Journalist Anwar al-Hariri, a former journalist for “Yaqeen,” a news website focuses on its coverage in southern Syria, told Enab Baladi that the regime tried to delude the world by giving a space of freedoms, and it allowed the issuance of some private newspapers. However, all articles in Syria actually pass through the offices of political guidance and are under the supervision of the press office in the “presidential palace.”
Al-Hariri added that the Syrian people have never been deluded with what these newspapers contain, except that “the fear of the security branches and the fear of being accused of weakening national sentiment were pushing people to buy them, and I, in my personal capacity, used to buy them to solve crossword puzzles and use them to wipe off any dust or dirt left on windows.”
Internet … Alternative media outlet
The “revolutionary” activity after 2011 imposed the rapid circulation of news and helped to form new platforms through websites that government censorship could not control.
The Internet also provided various immediate sources of news, unlike the daily or weekly printed press, which is sometimes difficult to obtain, according to Diaa, a former law student, who refused to give his full name and spoke to Enab Baladi about his experience as a recipient of information.
Tamer al-Juhmani, a lawyer, working for “The Committee for the Defense of Prisoners of Opinion and Conscience in Syria” website, the websites do not have to elaborate on their articles and news, which promoted the revolution to rely on them “due to the many events and massacres.”
Independent journalist Basil Ghazzawi said that electronic journalism allows to follow-up events at every moment, but it is not possible to deliver the paper press to all followers, given the difficulty of moving in the opposition-controlled areas.
Meanwhile, Ahmed al-Majarish, a journalist working in the Ahrar Houran Group, a local media organization, believes that issuing paper newspapers is expensive, including printing, paper and ink, and the wages of offices and workers.

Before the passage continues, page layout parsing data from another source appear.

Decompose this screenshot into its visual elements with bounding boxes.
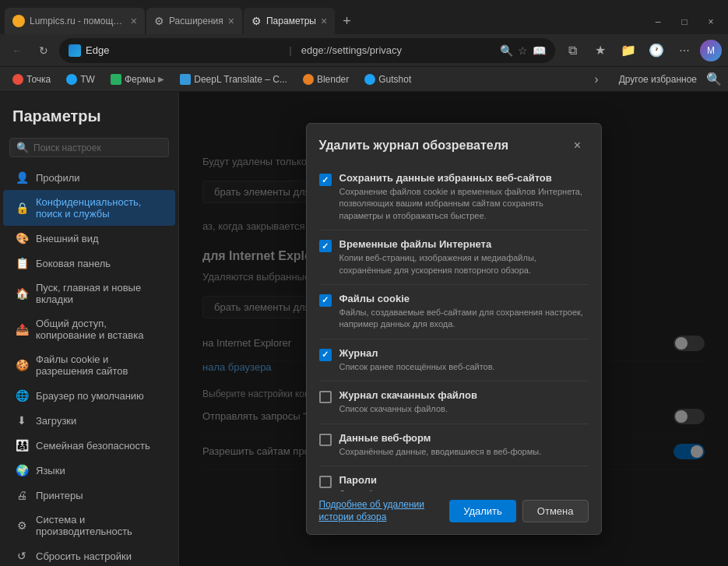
sidebar-item-sharing[interactable]: 📤 Общий доступ, копирование и вставка	[3, 311, 175, 347]
tab-close-button[interactable]: ×	[131, 15, 137, 27]
newtab-icon: 🏠	[16, 287, 28, 300]
cancel-button[interactable]: Отмена	[522, 500, 589, 522]
sidebar-item-cookies[interactable]: 🍪 Файлы cookie и разрешения сайтов	[3, 347, 175, 383]
sidebar-item-newtab[interactable]: 🏠 Пуск, главная и новые вкладки	[3, 276, 175, 311]
sidebar-search[interactable]: 🔍	[9, 138, 169, 157]
sidebar-item-system[interactable]: ⚙ Система и производительность	[3, 508, 175, 543]
cb-desc: Копии веб-страниц, изображения и медиафа…	[339, 252, 589, 276]
bookmark-label: Фермы	[125, 74, 155, 85]
minimize-button[interactable]: –	[645, 12, 670, 31]
cb-title: Данные веб-форм	[339, 432, 589, 444]
address-icons: 🔍 ☆ 📖	[500, 44, 546, 57]
edge-logo-icon	[69, 44, 81, 57]
checkbox-passwords: Пароли Сохранённые пароли, автоматически…	[319, 466, 589, 491]
history-button[interactable]: 🕐	[644, 38, 669, 63]
dialog-footer-link[interactable]: Подробнее об удалении истории обзора	[319, 499, 444, 523]
sidebar-item-reset[interactable]: ↺ Сбросить настройки	[3, 543, 175, 566]
tab-extensions[interactable]: ⚙ Расширения ×	[146, 8, 242, 34]
checkbox-history-input[interactable]: ✓	[319, 349, 332, 361]
bookmark-icon	[12, 74, 23, 85]
bookmark-deepl[interactable]: DeepL Translate – С...	[174, 72, 294, 86]
sidebar-item-appearance[interactable]: 🎨 Внешний вид	[3, 226, 175, 251]
printers-icon: 🖨	[16, 489, 28, 501]
cb-desc: Список ранее посещённых веб-сайтов.	[339, 361, 589, 373]
checkbox-history-content: Журнал Список ранее посещённых веб-сайто…	[339, 347, 589, 373]
sidebar-item-label: Система и производительность	[36, 514, 163, 537]
address-input-wrap[interactable]: Edge | edge://settings/privacy 🔍 ☆ 📖	[59, 38, 555, 63]
sidebar-item-family[interactable]: 👨‍👩‍👧 Семейная безопасность	[3, 433, 175, 458]
bookmark-tochka[interactable]: Точка	[6, 72, 57, 86]
checkbox-downloads-input[interactable]	[319, 391, 332, 403]
sidebar-item-label: Профили	[36, 172, 80, 184]
close-button[interactable]: ×	[698, 12, 723, 31]
cb-title: Журнал	[339, 347, 589, 359]
sidebar-item-sidebar[interactable]: 📋 Боковая панель	[3, 251, 175, 276]
sidebar-item-label: Внешний вид	[36, 233, 99, 244]
tab-settings[interactable]: ⚙ Параметры ×	[244, 8, 335, 34]
bookmark-label: Blender	[317, 74, 349, 85]
bookmark-other-label: Другое избранное	[619, 74, 697, 85]
cb-title: Временные файлы Интернета	[339, 238, 589, 250]
family-icon: 👨‍👩‍👧	[16, 439, 28, 452]
checkbox-favorites: ✓ Сохранить данные избранных веб-сайтов …	[319, 164, 589, 230]
delete-button[interactable]: Удалить	[449, 500, 516, 522]
sidebar-item-printers[interactable]: 🖨 Принтеры	[3, 483, 175, 508]
bookmarks-more-button[interactable]: ›	[589, 71, 603, 88]
tabs-button[interactable]: ⧉	[560, 38, 585, 63]
refresh-button[interactable]: ↻	[33, 40, 55, 62]
bookmark-farms[interactable]: Фермы ▶	[104, 72, 171, 86]
checkbox-passwords-content: Пароли Сохранённые пароли, автоматически…	[339, 474, 589, 491]
address-url: edge://settings/privacy	[301, 44, 495, 56]
search-input[interactable]	[33, 142, 162, 153]
favorites-icon[interactable]: ☆	[518, 44, 528, 57]
sidebar-item-default-browser[interactable]: 🌐 Браузер по умолчанию	[3, 383, 175, 408]
bookmark-tw[interactable]: TW	[60, 72, 101, 86]
back-button[interactable]: ←	[6, 40, 28, 62]
sidebar-item-languages[interactable]: 🌍 Языки	[3, 458, 175, 483]
sidebar-title: Параметры	[0, 92, 178, 133]
collections-button[interactable]: 📁	[616, 38, 641, 63]
checkbox-passwords-input[interactable]	[319, 476, 332, 488]
checkbox-formdata-content: Данные веб-форм Сохранённые данные, ввод…	[339, 432, 589, 458]
address-separator: |	[289, 44, 291, 56]
new-tab-button[interactable]: +	[336, 10, 357, 33]
tab-bar: Lumpics.ru - помощь с... × ⚙ Расширения …	[0, 0, 728, 34]
sidebar-item-label: Семейная безопасность	[36, 440, 150, 452]
checkbox-formdata-input[interactable]	[319, 434, 332, 446]
search-icon: 🔍	[16, 142, 29, 153]
maximize-button[interactable]: □	[672, 12, 697, 31]
cookies-icon: 🍪	[16, 359, 28, 371]
bookmark-icon	[303, 74, 314, 85]
bookmark-label: TW	[80, 74, 95, 85]
dialog-buttons: Удалить Отмена	[449, 500, 588, 522]
checkbox-downloads: Журнал скачанных файлов Список скачанных…	[319, 381, 589, 424]
sidebar-item-label: Пуск, главная и новые вкладки	[36, 282, 163, 305]
profile-button[interactable]: M	[700, 40, 722, 62]
dialog-close-button[interactable]: ×	[567, 135, 589, 156]
tab-close-button[interactable]: ×	[321, 15, 327, 27]
sidebar-item-label: Конфиденциальность, поиск и службы	[36, 196, 163, 220]
sidebar-item-downloads[interactable]: ⬇ Загрузки	[3, 408, 175, 433]
bookmark-blender[interactable]: Blender	[297, 72, 355, 86]
favorites-bar-button[interactable]: ★	[588, 38, 613, 63]
dialog-header: Удалить журнал обозревателя ×	[307, 124, 601, 164]
tab-lumpics[interactable]: Lumpics.ru - помощь с... ×	[5, 8, 145, 34]
sidebar-item-privacy[interactable]: 🔒 Конфиденциальность, поиск и службы	[3, 190, 175, 226]
checkbox-temp-files: ✓ Временные файлы Интернета Копии веб-ст…	[319, 230, 589, 285]
languages-icon: 🌍	[16, 464, 28, 476]
checkbox-cookies-input[interactable]: ✓	[319, 294, 332, 307]
checkbox-favorites-input[interactable]: ✓	[319, 174, 332, 186]
bookmark-label: Gutshot	[378, 74, 411, 85]
reading-mode-icon[interactable]: 📖	[533, 44, 546, 57]
dialog-overlay: Удалить журнал обозревателя × ✓ Сохранит…	[179, 92, 728, 566]
checkbox-temp-files-input[interactable]: ✓	[319, 240, 332, 252]
cb-title: Журнал скачанных файлов	[339, 389, 589, 401]
bookmark-other[interactable]: Другое избранное	[613, 72, 703, 86]
sidebar-item-profiles[interactable]: 👤 Профили	[3, 165, 175, 190]
search-address-icon[interactable]: 🔍	[500, 44, 513, 57]
tab-close-button[interactable]: ×	[228, 15, 234, 27]
bookmarks-search-icon[interactable]: 🔍	[706, 72, 722, 86]
more-button[interactable]: ···	[672, 38, 697, 63]
bookmark-gutshot[interactable]: Gutshot	[358, 72, 417, 86]
dialog-footer: Подробнее об удалении истории обзора Уда…	[307, 491, 601, 534]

In Daraa, there were “modest” experiences of issuing paper publications, including a monthly magazine called “Shams.” One of its former editors, who spoke on condition of anonymity, said that it stopped after three issues were printed when the regime retook control of the governorate. People felt as he described “nostalgia” for paper prints, they were looking for magazines and books.
According to the “Syrian Publications Archive” website, Daraa governorate saw the issuance of two publications in 2012 and 2013 adopting a discourse against the Syrian regime: “The Cradle of the Revolution” of which six issues were released, and “al-Omari” of which four issues were published.